As the likelihood of getting a working number decreases, the number of goto-loops increases.
For a uniform random number generator, the behavior is linear with respect to the number of.. numbers. It definitely doesn't add a constant to your complexity.
If n is the number of elements in a, then it'll on average scale with O(n²). (or if n is the number of rows in the square matrix a; O(n⁴)).
A much simpler implementation would be using Fisher-Yates shuffle
It's O(infinity). The O notation gives an upper bound. Because of your use of rand() in a loop, there's no guarantee that you will make progress. Therefore, no upper bound exists.
[edit]
Ok, people also want other complexities than the conventional, worst-case complexity.
The worst-case complexity obtained by assuming that the RNG generates an infinite series of ones; this means that even the first loop iteration doesn't finish. Therefore there's no finite upper bound on the run time, O(infinity).
The best-case complexity is obtained by assuming that the RNG generates sequential numbers. That means the cost of each iteration is O(log N) (set::find), and there are O(N)*O(N) iterations, so the upper bound is O(N2 log N).
The average case complexity is harder. Assuming that max = k*N*N for some k > 1, the RNG will succesfully pick an "unused" number in O(1) time. Even after N*N numbers are chosen, there are still (k-1) unused numbers, so the chance p of picking an unused number is p >= (k-1)*(N*N)/k*(N*N) <=> p>= (k-1)/k. That means we can expect to pick an unused number in k/(k-1) attempts, which is independent of N and therefore O(1). set::find still dominates the cost of each iteration, at O(log N). We still have the same number of iterations, so we get the same upper bound of O(N2 log N)
The goto loops until a random number equals a given one.
if the distribution of random numbers is uniform, "retry ... until" is "linear in average" respect to the amplitude of the range.
But this linearity gos to multiply the complexity of set::find (log(n)) (ste::insert just happen once)
The two external for are based on constants (so their timing doesn't depend on the data), hence they just multiply the time, but don't increase complexity.
"Complexity" is not about how much absolute time (or space) your program takes. It is about how much the time (or space) increases when you increase the size of your program's input data.
(BTW O for time and O for space may be different.)
Time Complexity
Assuming n is number of elements in the matrix, you have to ask yourself what happens when you add a single element to your matrix (i.e. when n becomes n+1):
You need to iterate over the new element, which is O(1). We are talking about one iteration here, so double loop does not matter.
You have another iteration for printing, which is also O(1), assuming cout<< is O(1).
You have to find the element which is O(log(n)) - the std::set is typically implemented as a red-black tree.
You have to retry the find (via goto) potentially several times. Depending on rnd, min, max and the width of int, number of retries may be O(1) (i.e. it does not increase with increase in number of elements) or it may be worse than that.
You have to insert the element which is O(log(n)).
Assuming the "best" rnd, you are looking at the following increase for one element...

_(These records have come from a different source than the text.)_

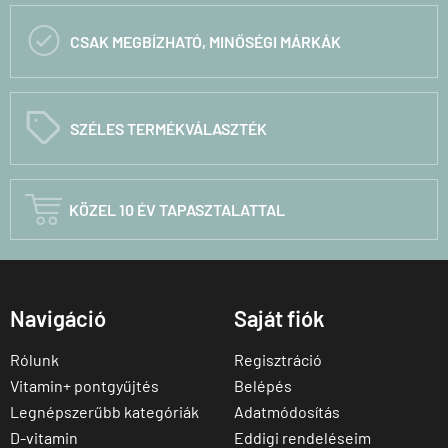

CSAK MEGBÍZHATÓ, MINŐSÉGI MÁRKÁK
C
SZÉLES TERMÉKVÁLASZTÉK

KÖZEL 10 ÉV TAPASZTALATTAL
Navigáció
Saját fiók
Rólunk
Regisztráció
Vitamin+ pontgyűjtés
Belépés
Legnépszerűbb kategóriák
Adatmódosítás
D-vitamin
Eddigi rendeléseim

(O(1) + O(1)) * (O(log(n)) * O(1) + O(log(n)) = O(1) * O(log(n)) = O(log(n))
...so for n elements, your complexity is:
(O(n) + O(n)) * (O(log(n)) * O(1) + O(log(n)) = O(n) * O(log(n)) = O(n * log(n))
Assuming "bad" rnd of O(n), you are looking at...
(O(n) + O(n)) * (O(log(n)) * O(n) + O(log(n)) = O(n) * O(n * log(n)) = O(n^2 * log(n))
Space Complexity
Your matrix is O(n) and std::set is O(n) so you are O(n) here overall.